Monday, September 25, 2006

Bubba unhinged

My, my, my! It seems that the former Diddler-in-Chief became a wee bit unglued during an interview over the weekend with FNC's Chris Wallace. Video clips here and here, Myway news excerpts here:
In a combative interview on "Fox News Sunday," former President Clinton defended his handling of the threat posed by Osama bin Laden, saying he tried to have bin Laden killed and was attacked for his efforts by the same people who now criticize him for not doing enough.
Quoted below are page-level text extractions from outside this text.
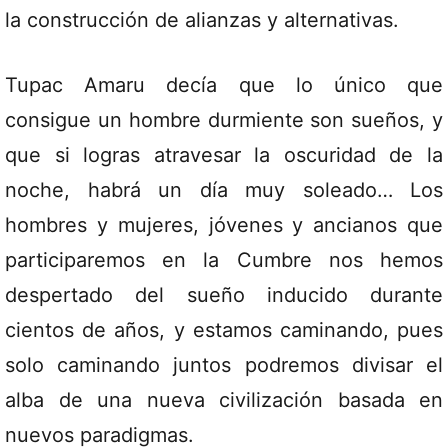
la construcción de alianzas y alternativas.
Tupac Amaru decía que lo único que
consigue un hombre durmiente son sueños, y
que si logras atravesar la oscuridad de la
noche, habrá un día muy soleado… Los
hombres y mujeres, jóvenes y ancianos que
participaremos en la Cumbre nos hemos
despertado del sueño inducido durante
cientos de años, y estamos caminando, pues
solo caminando juntos podremos divisar el
alba de una nueva civilización basada en
nuevos paradigmas.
"That's the difference in me and some, including all of the right-wingers who are attacking me now," Clinton said in the interview. "They ridiculed me for trying. They had eight months to try, they did not try."
Ignoring the "they didn't try" lie, does it not occur to him that he sounds like a blithering idiot comparing Bush's eight months to Bubba's eight years? Continuing:
Clinton accused host Chris Wallace of a "conservative hit job" and asked: "I want to know how many people in the Bush administration you asked, 'Why didn't you do anything about the Cole?' I want to know how many people you asked, 'Why did you fire Dick Clarke?'"
Yeah, that "conservative hit man" Chris Wallace never asks the Bushies the same question that sent Bubba off the deep end. Oh, wait...that's not true! Patterico fact-checks:
Here’s what Wallace asked Clinton today:
[H]indsight is 20 20 . . . but the question is why didn’t you do more, connect the dots and put them out of business?
And here is what Wallace asked Donald Rumsfeld on the March 28, 2004 episode of Fox News Sunday:
I understand this is 20/20 hindsight, it’s more than an individual manhunt. I mean — what you ended up doing in the end was going after al Qaeda where it lived. . . . pre-9/11 should you have been thinking more about that?
. . . .
What do you make of his [Richard Clarke’s] basic charge that pre-9/11 that this government, the Bush administration largely ignored the threat from al Qaeda?
. . . .
Mr. Secretary, it sure sounds like fighting terrorism was not a top priority.
So much for that load of crap. Then again, as RCP's Ronald Cass points out, truth and facts haven't exactly been Bubba's forté, have they?
One of Clinton's bigger whoppers was this declaration about the fight against bin Laden: "I got closer to killing him than anybody has gotten since. And if I were still president, we'd have 20,000 more troops [in Afghanistan] trying to kill him."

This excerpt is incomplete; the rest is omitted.